It was too late when Sadler opened the kitchen door. The dog sat silent, reproachful, looking at the puddle he’d made. Sadler never scolded the dog, couldn’t bear to do it any more. He patted the dog’s little head, opened the door to the garden and sent him trotting out into the cold. Five minutes and he’d be whining again, asking to be let in.
Sadler sat down at the kitchen table, wondering how many countless mornings had there been, just like this one, sitting there thinking to himself, twenty years ago I’d be up and dressed by now, smart enough in my morning uniform – black trousers, striped cotton jacket, clean white shirt and one of the Colonel’s old ties – chivvying Vera who moved so ponderously about the kitchen, watching the clock to be sure to sound the gong on the dot of eight. Then waiting there, standing almost to attention, for the Colonel to come down at one minute past.
‘Good morning, Sadler.’
‘Good morning, Sir.’
Handing him The Times as he went into the dining room, following him in, serving his eggs or his kidneys or his sausages, pouring his strong coffee and then retiring with a nod and a ‘thank you, Sadler’. Back to the kitchen then, watching Vera’s thin hands decorating the butter balls with a sprig of parsley, putting the finishing touches to Madam’s tray.
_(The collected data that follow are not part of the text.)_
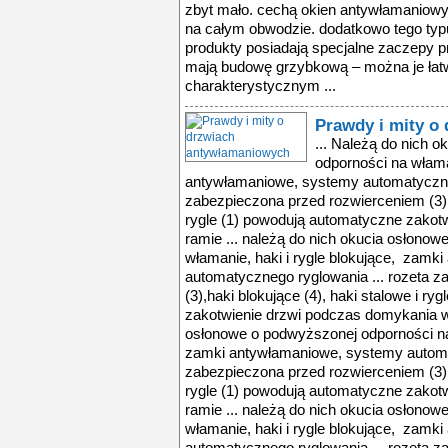
zbyt mało. cechą okien antywłamaniowyc
na całym obwodzie. dodatkowo tego typu
produkty posiadają specjalne zaczepy 
mają budowę grzybkową – można je łat
charakterystycznym ...
Prawdy i mity o
... Należą do nich 
odporności na włama
antywłamaniowe, systemy automatyczneg
zabezpieczona przed rozwierceniem (3),h
rygle (1) powodują automatyczne zakot
ramie ... należą do nich okucia osłono
włamanie, haki i rygle blokujące, zamk
automatycznego ryglowania ... rozeta 
(3),haki blokujące (4), haki stalowe i r
zakotwienie drzwi podczas domykania w 
osłonowe o podwyższonej odporności na 
zamki antywłamaniowe, systemy automat
zabezpieczona przed rozwierceniem (3),h
rygle (1) powodują automatyczne zakot
ramie ... należą do nich okucia osłono
włamanie, haki i rygle blokujące, zamk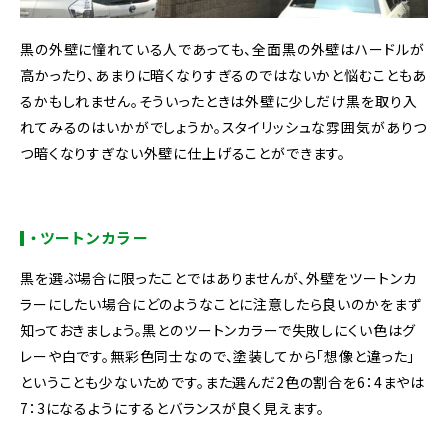
黒の外壁に憧れている人であっても、全面黒の外壁はハードルが
高かったり、あまりに暗くなりすぎるのではないかと悩むこともあ
るかもしれません。そういったときは外壁に少しだけ黒を取り入
れてみるのはいかがでしょうか。スタイリッシュな雰囲気がありつ
つ暗くなりすぎない外壁に仕上げることができます。
・ツートンカラー
黒を選ぶ場合に限ったことではありませんが、外壁をツートンカ
ラーにしたい場合にどのようなことに注意したら良いのかをまず
知っておきましょう。黒とのツートンカラーで失敗しにくい色はグ
レーや白です。無彩色同士なので、塗装してから「想像と違った」
ということも少ないためです。また選んだ2色の割合を6：4まやは
7：3になるようにするとバランスが良く見えます。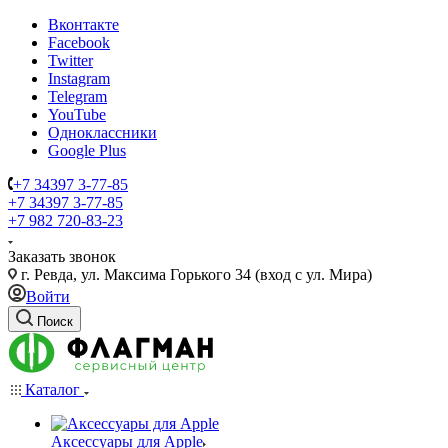
Вконтакте
Facebook
Twitter
Instagram
Telegram
YouTube
Одноклассники
Google Plus
+7 34397 3-77-85
+7 34397 3-77-85
+7 982 720-83-23
Заказать звонок
г. Ревда, ул. Максима Горького 34 (вход с ул. Мира)
Войти
Поиск
Каталог
Аксессуары для Apple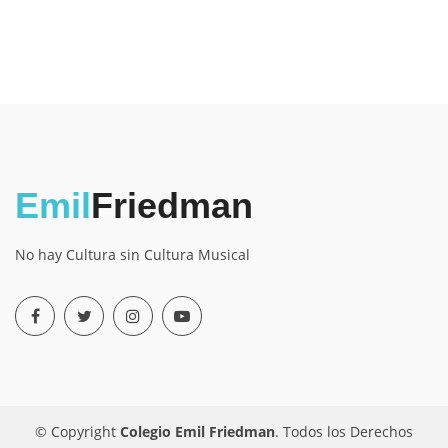
Emil
Friedman
No hay Cultura sin Cultura Musical
© Copyright
Colegio Emil Friedman
. Todos los Derechos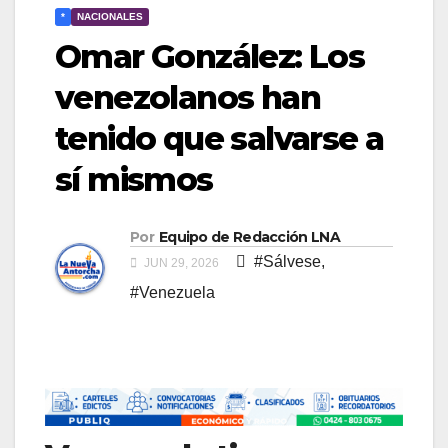
*
NACIONALES
Omar González: Los
venezolanos han
tenido que salvarse a
sí mismos
Por
Equipo de Redacción LNA
#Sálvese
,
JUN 29, 2026
#Venezuela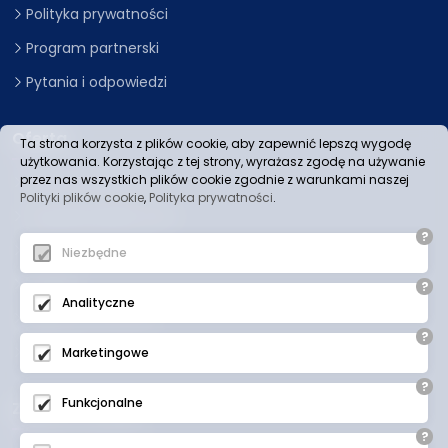
Polityka prywatności
Program partnerski
Pytania i odpowiedzi
Oferta
Ta strona korzysta z plików cookie, aby zapewnić lepszą wygodę
użytkowania. Korzystając z tej strony, wyrażasz zgodę na używanie
przez nas wszystkich plików cookie zgodnie z warunkami naszej
Strony internetowe
Polityki plików cookie
,
Polityka prywatności
.
Pozycjonowanie stron
?
Sklepy internetowe
Niezbędne
Hosting
?
Analityczne
Reklama Facebook
?
Domeny
Marketingowe
?
Funkcjonalne
Zobacz również:
?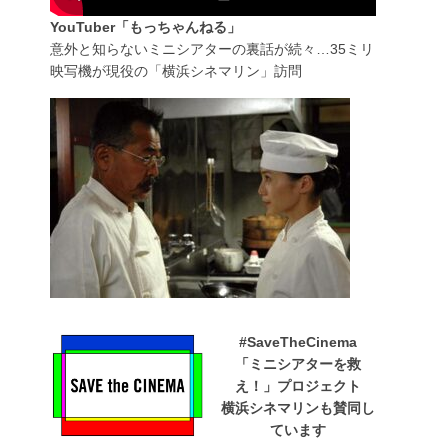
YouTuber「もっちゃんねる」
意外と知らないミニシアターの裏話が続々…35ミリ
映写機が現役の「横浜シネマリン」訪問
#SaveTheCinema
「ミニシアターを救
え！」プロジェクト
横浜シネマリンも賛同し
ています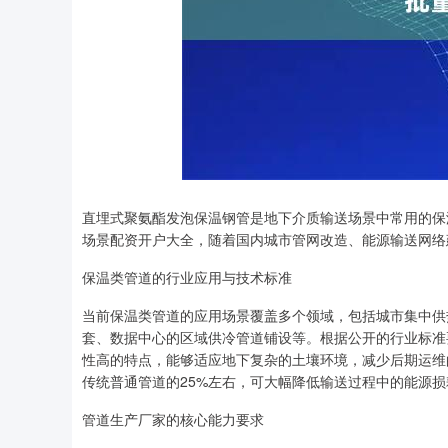
直埋式聚氨酯发泡保温钢管是地下介质输送场景中常用的保
场景配资开户大全，随着国内城市管网改造、能源输送网络
保温类管道的行业应用与技术标准
当前保温类管道的应用场景覆盖多个领域，包括城市集中供
套、数据中心的区域供冷管道铺设等。根据公开的行业标准
性高的特点，能够适应地下复杂的土壤环境，减少后期运维
传统普通管道的25%左右，可大幅降低输送过程中的能源
管道生产厂家的核心能力要求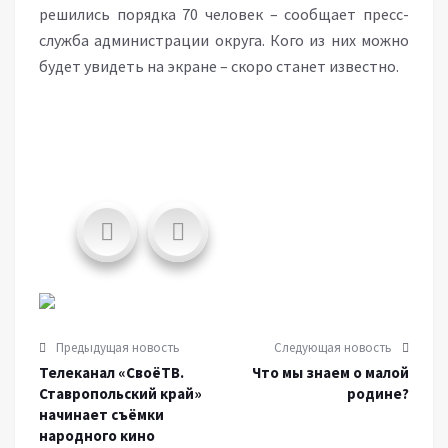
решились порядка 70 человек – сообщает пресс-
служба администрации округа. Кого из них можно
будет увидеть на экране – скоро станет известно.
Предыдущая новость
Следующая новость
Телеканал «СвоёТВ.
Что мы знаем о малой
Ставропольский край»
родине?
начинает съёмки
народного кино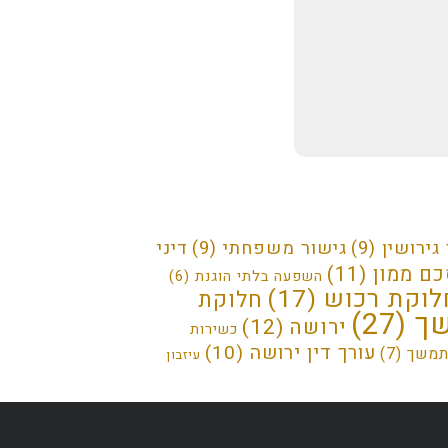
גירושין
(9)
גישור משפחתי
(9)
דיני
ם ממון
(11)
השפעה בלתי הוגנת
(6)
לוקת רכוש
(17)
חלוקת
שך
(27)
ירושה
(12)
כשירות
עורך דין ירושה
(10)
מתמשך
(7)
עיזבון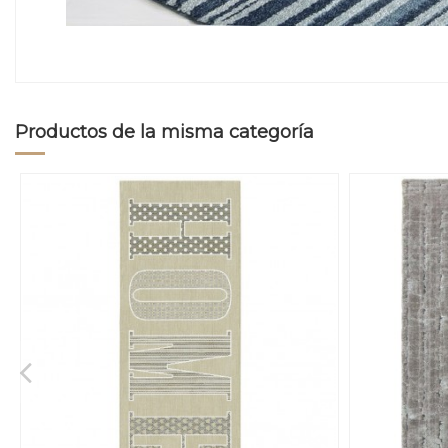
Productos de la misma categoría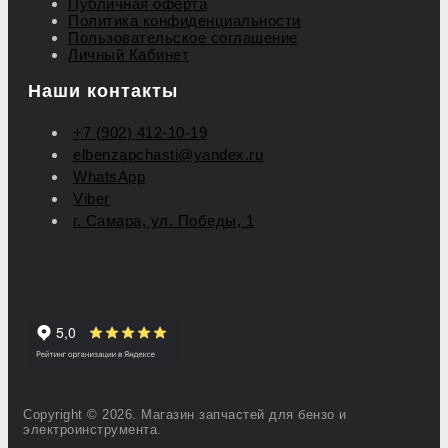
Публичная оферта
Политика конфиденциальности
Пользовательское соглашение
Личный Кабинет
Наши контакты
+7 (902) 412-10-19
elbenzapchasti@yandex.ru
WhatsApp
Viber
г. Самара, ул. Победы, 1
Copyright © 2026. Магазин запчастей для бензо и
электроинструмента.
What a neat little breakfast she took every day: lightly boiled egg, lightly toasted bread, a little pot of china tea and a slice of lemon.
‘Ready, Vera?’
‘Yes, Mr Sadler.’
Lifting the tray up with pride, it looked so nice with its clean linen traycloth (Madam always bought her tray-cloths from the Ladies Work Stall at the Hentswell fête, they were so finely embroidered), carrying it up the wide staircase to her room. And there she was, sitting up in bed in her bed-jacket, her rouge on already, smiling at him.
‘Good morning, Sadler.’
‘Good morning, Madam.’
Still smiling. ‘Is the Colonel down?’
‘I’ve just served his breakfast, Madam.’
No one to carry a tray to any more. Dead and gone now, the smiling face. And he’d never known it when it was young and pretty. Lined and rouged already when he had taken up service under its kindly eye. Older than the Colonel, his Madge. Twenty-six she’d been as the century turned and she’d gone on her father’s arm to St Margaret’s Westminster. And her groom only twenty, not long out of school, a young lieutenant with hardly the need to shave more than twice a week. What a wedding! A thousand lilies at the altar alone. Friends of royalty in the congregation, quite a crowd in Parliament Square to see the bride and groom come out. Madge remembered her wedding day all her life, just as if it had been yesterday. She told Sadler that her mother had spent forty-three shillings a yard on ivory satin for her dress and when she’d put it on and her maid had handed her the bouquet she’d felt as good as a queen.
The dog was scratching at the door.
‘Come on then,’ Sadler called, ‘never seen a door before?’
He chuckled, got up slowly and shuffled over the stone floor to let the dog in. It went at once to its warm mat by the old Aga, lay down and look up at Sadler who remembered the puddle and cursed.
‘Incontinent little rat!’
The dog wagged its clump of a tail, might have smiled if it could have.
‘Come on then, sod you,’ Sadler said, ‘better mop it up.’
He found an old cloth under the sink, ran a cold tap on to it and wrung it out. His back hurt as he bent down to wipe the floor. What a dose of humiliation old age could give you. What a creaking, stinking, barnacled old wreck life made of the boat in which your soul was forced to sail. Might live another twenty years in this ghastly old body, Sadler thought as he pushed the cloth to and fro. ‘But all I can say, God, if you’re there,’ he said aloud, ‘is I hope not.’ He straightened up painfully, went back to the sink and rinsed out the cloth. Then he crossed to the Aga and the dog looked up.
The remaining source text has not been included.